Mit ihrem verspielten, aber nicht wirklich gruftigen Goth-Outfit entspricht Death den Dress-Codes der New-Wave-Szene, wahrscheinlich zieht es sie deshalb in „The High Cost of Living“ auf das Konzert der angehenden Indie-Songwriterin Foxglove, die als Nebenfigur bereits in der „Sandman“-Saga auftrat. Deren Zerrissenheit zwischen den Früchten ihres nach Jahren endlich eingetretenen Ruhms und ihrer Beziehung zu ihrer geheim gehaltenen Partnerin Hazel, mit der sie gemeinsam ein Kind groß zieht, steht im Mittelpunkt der zweiten in dem Band enthaltenen Graphic Novel „The Time of Your Life“. Diese begibt sich neben einer Aufbereitung gängiger Rock-Topoi in surreale Gefilde, die aus einem frühen Tim-Burton-Film stammen könnten.

In ihrem dramaturgischen Aufbau sind beide Erzählungen in sich geschlossen und verzichten glücklicherweise auf jene Querverweis-Exzesse, die andere Spin-Offs zu bekannten Comic-Serien häufig ermüdend erscheinen lassen. Im Prinzip geht es trotz aller postmoderner Reflexivität dann doch wieder um die ersten und letzten Dinge des Lebens, allerdings mit einer Leichtigkeit, die eindrucksvoll beweist, dass Neil Gaiman Phantastik als kreativen Impuls und nicht als Totentanz erstarrter Konventionen begreift.

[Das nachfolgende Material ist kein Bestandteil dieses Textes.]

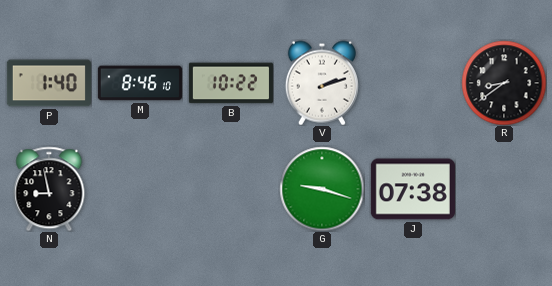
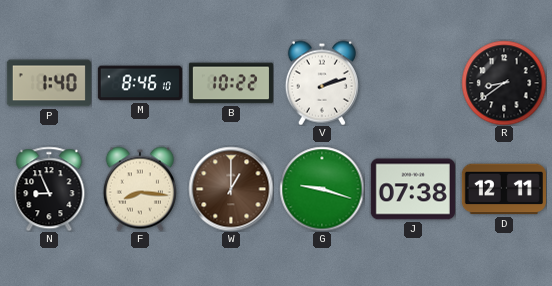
N: 8:58 -> 8:56
F: none -> 8:16
W: none -> 1:00
D: none -> 12:11
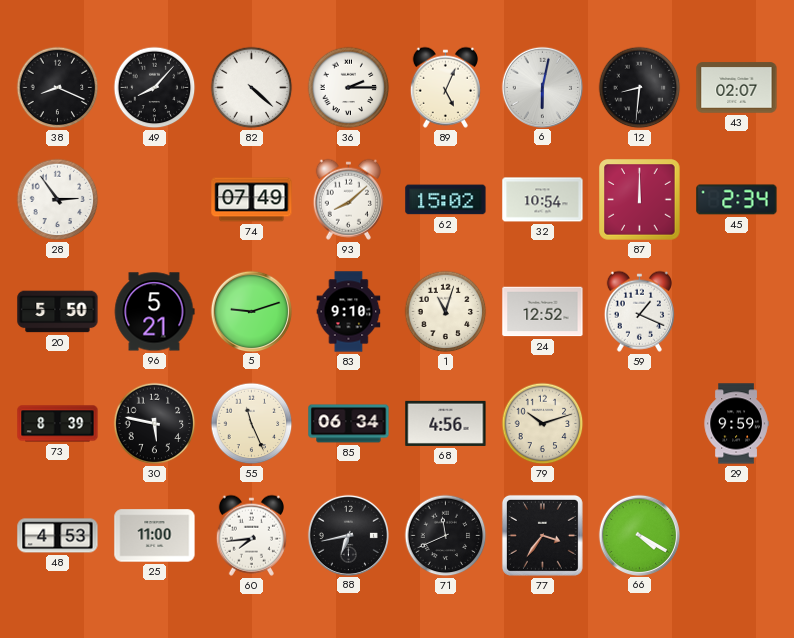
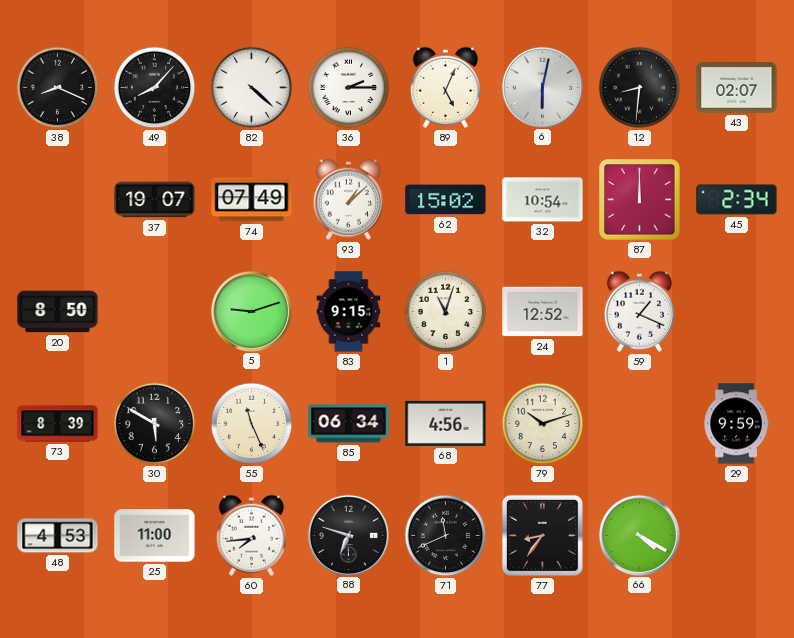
28: 2:54 -> none
37: none -> 19:07
93: 8:08 -> 1:08
20: 5:50 -> 8:50
96: 5:21 -> none
83: 9:10 -> 9:15
30: 5:47 -> 5:50
88: 6:43 -> 6:48
77: 3:36 -> 8:36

Die Kurzgeschichten „Eine Wintergeschichte“, in der Death beschließt, ihre ursprüngliche Bergmansche Persona hinter sich zu lassen (der bedauernswerte Ritter aus dem „Siebten Siegel“ wird auf Grund seiner fehlenden Schachpartnerin in Zukunft Patiencen legen müssen), und „Das Rad“, einem Stimmungsbild nach dem 11. September, runden den durchgehend empfehlenswerten Sammelband ab.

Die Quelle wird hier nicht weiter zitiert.